Novices and less well-heeled buyers of art, on the other hand, are more apt to receive more sympathy from the courts if and when they accuse a dealer of intentionally misleading them as to the price, condition or rarity of an object, according to a number of lawyers active in the art field. In effect, there is a two-tiered system of justice based on what might be expected from an art buyer.
“Due diligence,” according to Judith Wallace, an attorney specializing in art law at Carter Ledyard & Milburn LLP, “is the factual investigation that a buyer undertakes before consummating a transaction, to confirm the essential assumptions of the transaction are correct.” In the art world, the essential issues that need to be checked are a work’s title (a title needs to be “clear,” meaning that that there are no liens, judgments or other encumbrances on the ownership of the art; that a dealer selling the artwork has the right to transfer title to the piece and that the art is not stolen property), authenticity (that it was created by the artist identified by the seller,) and the condition of the object.
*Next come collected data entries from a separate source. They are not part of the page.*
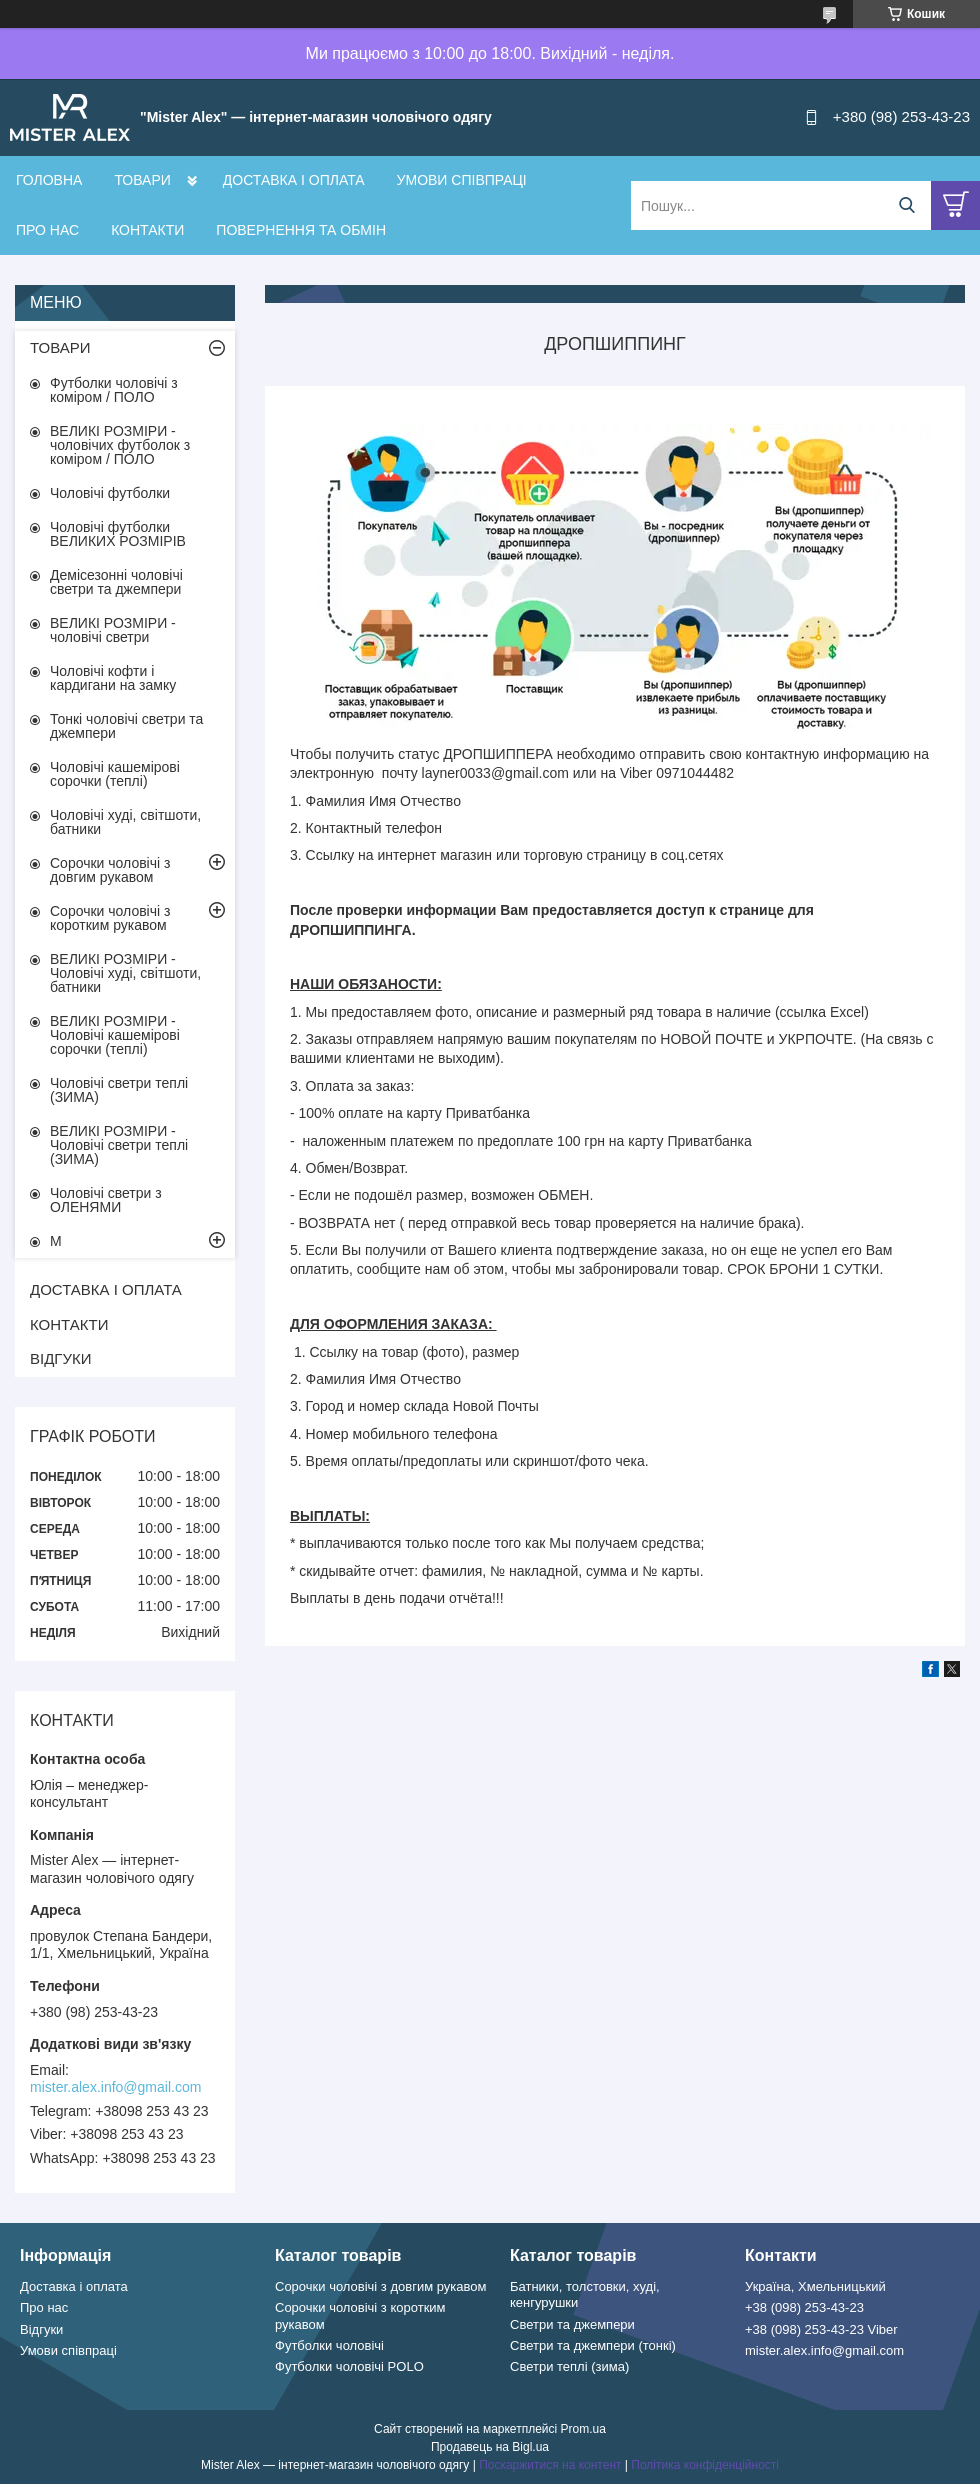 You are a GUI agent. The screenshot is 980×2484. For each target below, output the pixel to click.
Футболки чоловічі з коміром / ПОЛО (114, 390)
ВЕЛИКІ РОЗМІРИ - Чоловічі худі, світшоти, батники (125, 973)
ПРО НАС (47, 230)
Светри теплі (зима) (569, 2366)
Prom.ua (583, 2429)
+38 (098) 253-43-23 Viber (821, 2329)
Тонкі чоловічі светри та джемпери (126, 726)
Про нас (44, 2307)
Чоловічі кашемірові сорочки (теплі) (115, 774)
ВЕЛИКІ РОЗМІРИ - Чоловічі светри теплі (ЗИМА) (119, 1145)
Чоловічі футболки (110, 493)
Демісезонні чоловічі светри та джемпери (116, 582)
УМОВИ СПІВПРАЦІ (462, 180)
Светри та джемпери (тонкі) (593, 2345)
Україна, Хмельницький (815, 2286)
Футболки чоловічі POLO (349, 2366)
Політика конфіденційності (705, 2465)
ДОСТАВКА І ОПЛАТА (294, 180)
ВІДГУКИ (61, 1358)
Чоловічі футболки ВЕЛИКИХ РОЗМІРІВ (118, 534)
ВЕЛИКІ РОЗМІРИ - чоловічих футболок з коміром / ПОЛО (120, 445)
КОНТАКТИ (147, 230)
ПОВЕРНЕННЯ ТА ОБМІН (301, 230)
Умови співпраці (68, 2350)
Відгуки (41, 2329)
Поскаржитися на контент (550, 2465)
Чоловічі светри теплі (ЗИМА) (119, 1090)
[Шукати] (906, 205)
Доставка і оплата (74, 2286)
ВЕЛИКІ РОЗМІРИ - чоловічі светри (113, 630)
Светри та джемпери (572, 2324)
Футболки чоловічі (329, 2345)
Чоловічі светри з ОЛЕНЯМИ (106, 1200)
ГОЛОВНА (49, 180)
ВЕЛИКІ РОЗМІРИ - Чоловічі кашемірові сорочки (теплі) (115, 1035)
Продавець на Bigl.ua (490, 2447)
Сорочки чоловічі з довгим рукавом (110, 870)
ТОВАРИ (142, 180)
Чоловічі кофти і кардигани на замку (113, 678)
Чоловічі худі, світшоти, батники (125, 822)
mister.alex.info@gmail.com (115, 2087)
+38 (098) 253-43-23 (804, 2307)
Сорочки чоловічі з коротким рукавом (110, 918) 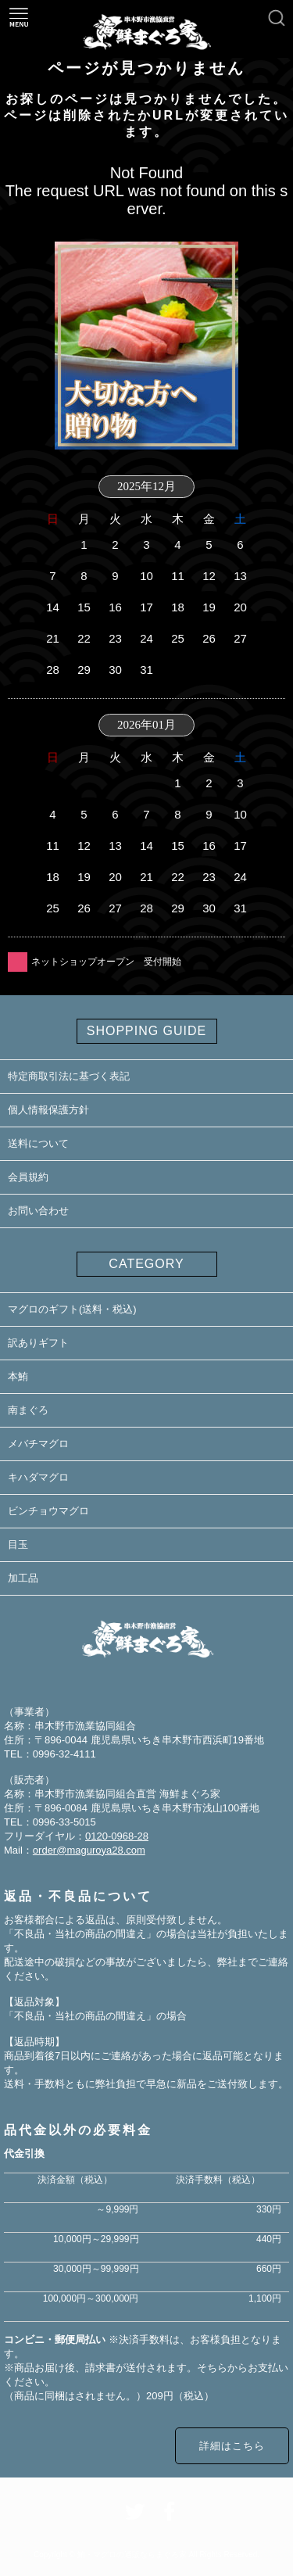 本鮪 (18, 1376)
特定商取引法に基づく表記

The best approach to art purchases may be to conduct them, in legal parlance, at “arm’s length,” but the business aspect of it may be clouded by the aspect of friendship. Eric Grayson, a lawyer in Greenwich, Conn., who represented McKenzie, Jr. in his lawsuits against Forum Gallery, said that he doesn’t “believe in collectors being friends with the dealers they buy from. You may think that you are friends, but they think it is something else.” That view was seconded by Daniel S. Kokhba, a partner at Kantor, Davidoff, Mandelker, Twomey, Gallanty & Kesten, P.C. who specializes in art law. Kokhba noted that friendships between collectors and dealers “may sometimes be tactical. In the extreme, the dealer may use the friendship as a tactic to get the deal done.”
How do we describe the relationship between an art dealer and a longtime client? “It’s friendly. It may be very friendly,” said New York art lawyer Judd Grossman, while Chicago art lawyer Scott Hodes likened it to a marriage, in that when something goes wrong, hurt feelings arise and “it feels like a divorce.” Yet another art lawyer, Susan Duke Biederman, likened it to “Not a bromance exactly, but something between a personal and a business relationship.”
Wrapping a financial transaction inside an intimate social milieu enhances a buyer’s sense of well-being, Biederman noted, before adding: “I always get a little chest pain when I hear a client tell me he trusts the dealer.”